- Task goal: Each line of the data must reappear exactly in your answer, with no images included.

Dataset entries

[Start of section]

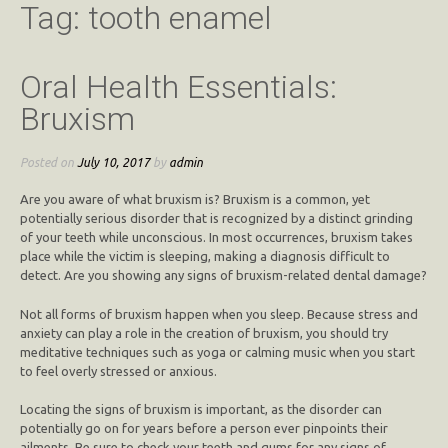
Tag:
tooth enamel
Oral Health Essentials:
Bruxism
Posted on
July 10, 2017
by
admin
Are you aware of what bruxism is? Bruxism is a common, yet
potentially serious disorder that is recognized by a distinct grinding
of your teeth while unconscious. In most occurrences, bruxism takes
place while the victim is sleeping, making a diagnosis difficult to
detect. Are you showing any signs of bruxism-related dental damage?
Not all forms of bruxism happen when you sleep. Because stress and
anxiety can play a role in the creation of bruxism, you should try
meditative techniques such as yoga or calming music when you start
to feel overly stressed or anxious.
Locating the signs of bruxism is important, as the disorder can
potentially go on for years before a person ever pinpoints their
ailments. Be sure to check your teeth and gums for any signs of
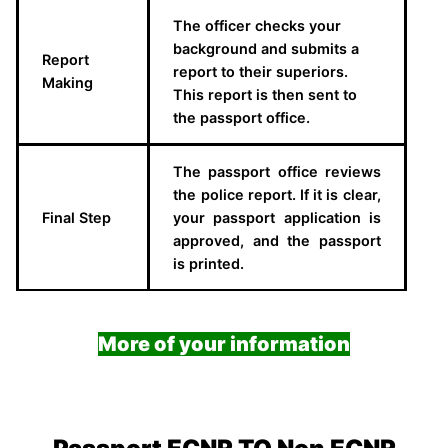
The officer checks your
background and submits a
Report
report to their superiors.
Making
This report is then sent to
the passport office.
The passport office reviews
the police report. If it is clear,
Final Step
your passport application is
approved, and the passport
is printed.
More of your information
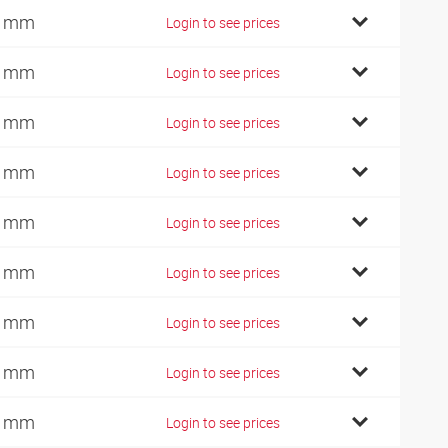
2 mm
Login to see prices
7 mm
Login to see prices
0 mm
Login to see prices
2 mm
Login to see prices
1 mm
Login to see prices
0 mm
Login to see prices
5 mm
Login to see prices
0 mm
Login to see prices
5 mm
Login to see prices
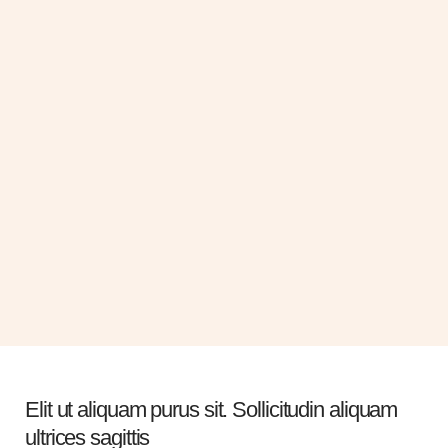
Kristin Watson
Esther Howard
Plastic Surgery Doctor
Plastic Surgery Doctor
Gravida cum sociis natoque
Gravida cum sociis natoque
penatibus cursus sit amet
penatibus cursus sit amet
Elit ut aliquam purus sit. Sollicitudin aliquam
ultrices sagittis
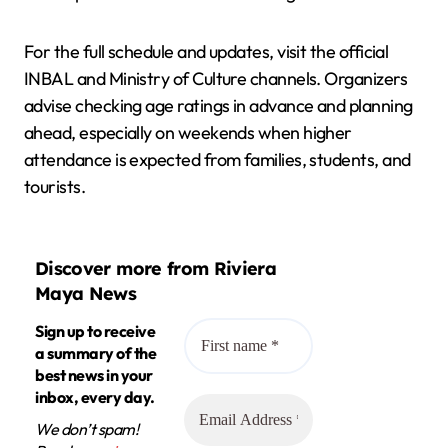
For the full schedule and updates, visit the official
INBAL and Ministry of Culture channels. Organizers
advise checking age ratings in advance and planning
ahead, especially on weekends when higher
attendance is expected from families, students, and
tourists.
Discover more from Riviera
Maya News
Sign up to receive
a summary of the
best news in your
inbox, every day.
We don’t spam!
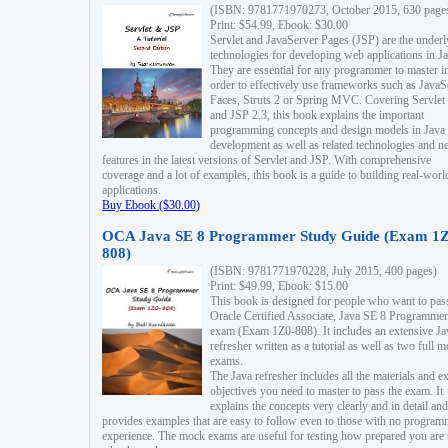
(ISBN: 9781771970273, October 2015, 630 page
Print: $54.99, Ebook: $30.00
Servlet and JavaServer Pages (JSP) are the underl
technologies for developing web applications in Ja
They are essential for any programmer to master i
order to effectively use frameworks such as JavaS
Faces, Struts 2 or Spring MVC. Covering Servlet
and JSP 2.3, this book explains the important
programming concepts and design models in Java
development as well as related technologies and 
features in the latest versions of Servlet and JSP. With comprehensive
coverage and a lot of examples, this book is a guide to building real-worl
applications.
Buy Ebook ($30.00)
OCA Java SE 8 Programmer Study Guide (Exam 1Z
808)
(ISBN: 9781771970228, July 2015, 400 pages)
Print: $49.99, Ebook: $15.00
This book is designed for people who want to pas
Oracle Certified Associate, Java SE 8 Programmer
exam (Exam 1Z0-808). It includes an extensive Ja
refresher written as a tutorial as well as two full 
exams.
The Java refresher includes all the materials and 
objectives you need to master to pass the exam. It
explains the concepts very clearly and in detail and
provides examples that are easy to follow even to those with no progra
experience. The mock exams are useful for testing how prepared you are 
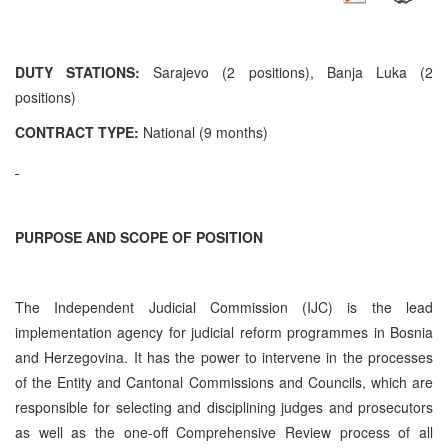
DUTY STATIONS:
Sarajevo (2 positions), Banja Luka (2
positions)
CONTRACT TYPE:
National (9 months)
PURPOSE AND SCOPE OF POSITION
The Independent Judicial Commission (IJC) is the lead
implementation agency for judicial reform programmes in Bosnia
and Herzegovina. It has the power to intervene in the processes
of the Entity and Cantonal Commissions and Councils, which are
responsible for selecting and disciplining judges and prosecutors
as well as the one-off Comprehensive Review process of all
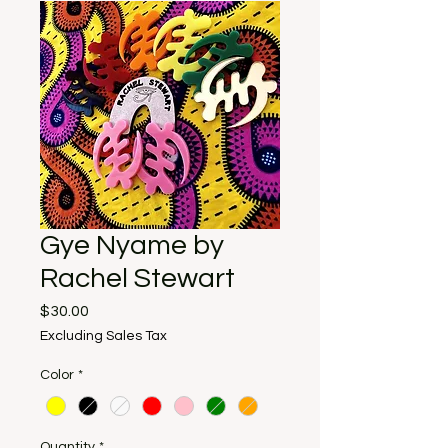
Gye Nyame by
Rachel Stewart
Price
$30.00
Excluding Sales Tax
Color
*
Quantity
*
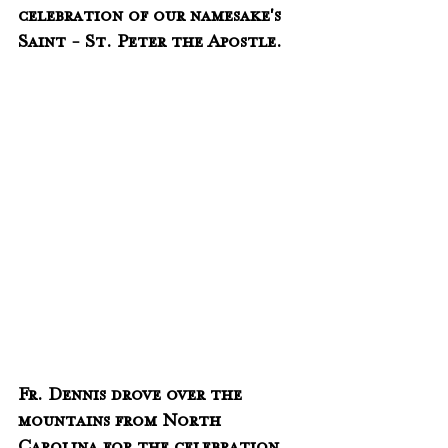
celebration of our namesake's 
Saint - St. Peter the Apostle.  
Fr. Dennis drove over the 
mountains from North 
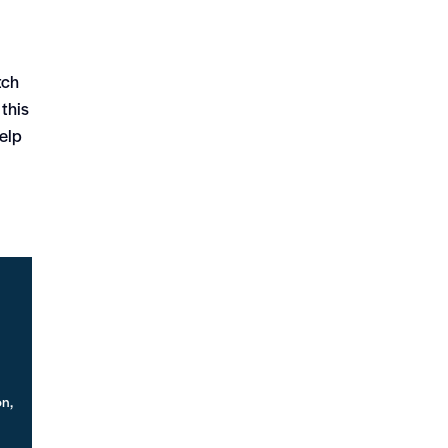
tch
 this
help
on,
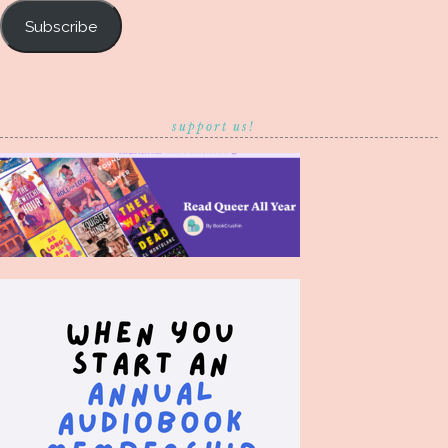
Subscribe
support us!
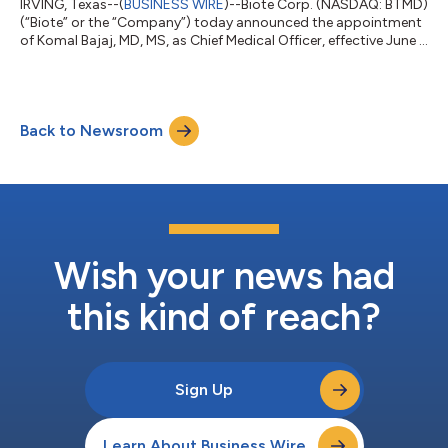
IRVING, Texas--(
BUSINESS WIRE
)--Biote Corp. (NASDAQ: BTMD)
(“Biote” or the “Company”) today announced the appointment
of Komal Bajaj, MD, MS, as Chief Medical Officer, effective June 1,
2026. Dr. Bajaj is a nationally recognized physician executive,
board-certified OB/GYN and reproductive geneticist with more
than two decades of experience spanning clinical practice,
healthcare quality, academic medicine, innovation, and
Back to Newsroom
systems leadership. She joins Biote following senior leadership
roles with...
Wish your news had
this kind of reach?
Sign Up
Learn About Business Wire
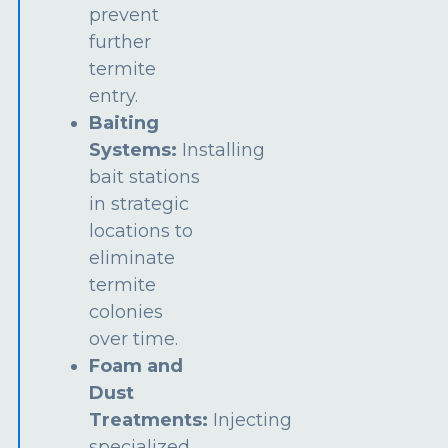
prevent
further
termite
entry.
Baiting
Systems:
Installing
bait stations
in strategic
locations to
eliminate
termite
colonies
over time.
Foam and
Dust
Treatments:
Injecting
specialized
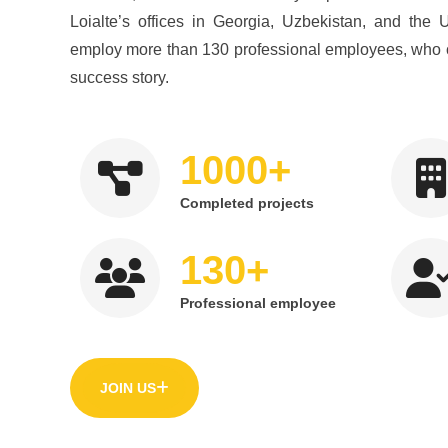
Loialte’s offices in Georgia, Uzbekistan, and the 
employ more than 130 professional employees, who 
success story.
+
1000
Completed projects
+
130
Professional employee
JOIN US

[End of section]

- Answer box:
Tag:
tooth enamel
Oral Health Essentials:
Bruxism
Posted on
July 10, 2017
by
admin
Are you aware of what bruxism is? Bruxism is a common, yet
potentially serious disorder that is recognized by a distinct grinding
of your teeth while unconscious. In most occurrences, bruxism takes
place while the victim is sleeping, making a diagnosis difficult to
detect. Are you showing any signs of bruxism-related dental damage?
Not all forms of bruxism happen when you sleep. Because stress and
anxiety can play a role in the creation of bruxism, you should try
meditative techniques such as yoga or calming music when you start
to feel overly stressed or anxious.
Locating the signs of bruxism is important, as the disorder can
potentially go on for years before a person ever pinpoints their
ailments. Be sure to check your teeth and gums for any signs of
The officer checks your
background and submits a
Report
report to their superiors.
Making
This report is then sent to
the passport office.
The passport office reviews
the police report. If it is clear,
Final Step
your passport application is
approved, and the passport
is printed.
More of your information
2 mm
Login to see prices
7 mm
Login to see prices
0 mm
Login to see prices
2 mm
Login to see prices
1 mm
Login to see prices
0 mm
Login to see prices
5 mm
Login to see prices
0 mm
Login to see prices
5 mm
Login to see prices
Kristin Watson
Esther Howard
Plastic Surgery Doctor
Plastic Surgery Doctor
Gravida cum sociis natoque
Gravida cum sociis natoque
penatibus cursus sit amet
penatibus cursus sit amet
Elit ut aliquam purus sit. Sollicitudin aliquam
ultrices sagittis
For the full schedule and updates, visit the official
INBAL and Ministry of Culture channels. Organizers
advise checking age ratings in advance and planning
ahead, especially on weekends when higher
attendance is expected from families, students, and
tourists.
Discover more from Riviera
Maya News
Sign up to receive
a summary of the
best news in your
inbox, every day.
We don’t spam!
(ISBN: 9781771970273, October 2015, 630 page
Print: $54.99, Ebook: $30.00
Servlet and JavaServer Pages (JSP) are the underl
technologies for developing web applications in Ja
They are essential for any programmer to master i
order to effectively use frameworks such as JavaS
Faces, Struts 2 or Spring MVC. Covering Servlet
and JSP 2.3, this book explains the important
programming concepts and design models in Java
development as well as related technologies and 
features in the latest versions of Servlet and JSP. With comprehensive
coverage and a lot of examples, this book is a guide to building real-worl
applications.
Buy Ebook ($30.00)
OCA Java SE 8 Programmer Study Guide (Exam 1Z
808)
(ISBN: 9781771970228, July 2015, 400 pages)
Print: $49.99, Ebook: $15.00
This book is designed for people who want to pas
Oracle Certified Associate, Java SE 8 Programmer
exam (Exam 1Z0-808). It includes an extensive Ja
refresher written as a tutorial as well as two full 
exams.
The Java refresher includes all the materials and 
objectives you need to master to pass the exam. It
explains the concepts very clearly and in detail and
provides examples that are easy to follow even to those with no progra
experience. The mock exams are useful for testing how prepared you are 
DUTY STATIONS:
Sarajevo (2 positions), Banja Luka (2
positions)
CONTRACT TYPE:
National (9 months)
PURPOSE AND SCOPE OF POSITION
The Independent Judicial Commission (IJC) is the lead
implementation agency for judicial reform programmes in Bosnia
and Herzegovina. It has the power to intervene in the processes
of the Entity and Cantonal Commissions and Councils, which are
responsible for selecting and disciplining judges and prosecutors
as well as the one-off Comprehensive Review process of all
Gye Nyame by
Rachel Stewart
Price
$30.00
Excluding Sales Tax
Color
*
Quantity
*
celebration of our namesake's 
Saint - St. Peter the Apostle.  
Fr. Dennis drove over the 
mountains from North 
tch
 this
help
on,
Subscribe
support us!
IRVING, Texas--(
BUSINESS WIRE
)--Biote Corp. (NASDAQ: BTMD)
(“Biote” or the “Company”) today announced the appointment
of Komal Bajaj, MD, MS, as Chief Medical Officer, effective June 1,
2026. Dr. Bajaj is a nationally recognized physician executive,
board-certified OB/GYN and reproductive geneticist with more
than two decades of experience spanning clinical practice,
healthcare quality, academic medicine, innovation, and
Back to Newsroom
systems leadership. She joins Biote following senior leadership
roles with...
Wish your news had
this kind of reach?
Sign Up
Learn About Business Wire
prevent
further
termite
entry.
Baiting
Systems:
Installing
bait stations
in strategic
locations to
eliminate
termite
colonies
over time.
Foam and
Dust
Treatments:
Injecting
specialized
Loialte’s offices in Georgia, Uzbekistan, and the 
employ more than 130 professional employees, who 
success story.
+
1000
Completed projects
+
130
Professional employee
JOIN US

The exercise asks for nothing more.